Nobody says, “I have confused border control with the pleasure of imagining removal.”
No. They say “rats.” They say “aliens.” They say “the others.” They say “get them gone.” Then they complain that nobody wants a reasonable debate.
Reasonable debate?
You cannot arrive at a reasonable debate carrying a bucket of petrol and crying about censorship because someone noticed the match.
A society for all is not a slogan for mugs. It is the only civilisation worth defending.
That means every faith and no faith. Every colour. Every sex. Every class. Gay, straight, trans, disabled, autistic, born here, newly arrived, polished, rough, fluent, struggling, certain, frightened, useful, difficult.
All of them.
Not because everyone is good.
Because a society that begins by deciding which groups can be spoken of as dirt has already lost the thing it claims to protect.
You want national pride?
Start there.
Do not wave a flag over moral sewage and call it patriotism.
A flag is not a towel for wiping your conscience.
And spare me the sudden concern for women, gay people, Jewish people, children, workers, and “our way of life” when it only appears as a stick to beat Muslims, refugees, or migrants with.
If you care about women, care about women when the threat is domestic, wealthy, respectable, drunk, uniformed, elected, married, or sitting at the end of your own table.
If you care about gay people, care about them when they are not useful in an argument about Islam.

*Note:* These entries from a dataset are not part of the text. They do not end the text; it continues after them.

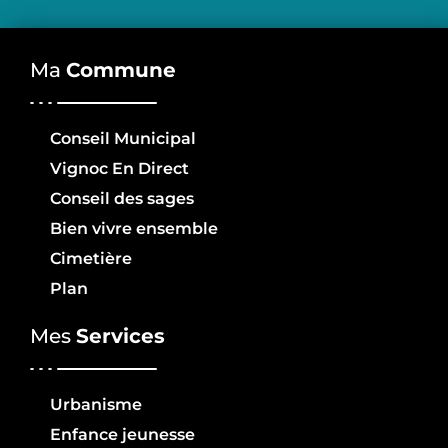
Ma
Commune
Conseil Municipal
Vignoc En Direct
Conseil des sages
Bien vivre ensemble
Cimetière
Plan
Mes
Services
Urbanisme
Enfance jeunesse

If you care about workers, ask why wages have been crushed while landlords, shareholders and private contractors somehow never seem to be “the problem.”
The billionaire press does not love the working class.
It studies them.
It learns what frightens them, what flatters them, what makes them angry, then sells the same wound back to them with adverts between the paragraphs.
Fear makes people consume.
Fear sells newspapers. Fear wins elections. Fear fills comment sections. Fear gives stupid men the sensation of depth. Fear lets a person who cannot explain the housing market believe he has solved Britain because he can point at a dinghy.
There is another lie in this national performance. The idea that cruelty is courage.
It is not.
Cruelty is easy. Any idiot can be cruel. Any frightened man can dress up panic as realism. Any pub philosopher with a phone can say the hard thing if the hard thing is just an ugly thing said loudly.
Real courage is harder.
Can you defend border control without hating the desperate?
Can you defend compassion without lying about numbers?
Can you defend women’s rights without turning all Muslim men into one dark shape?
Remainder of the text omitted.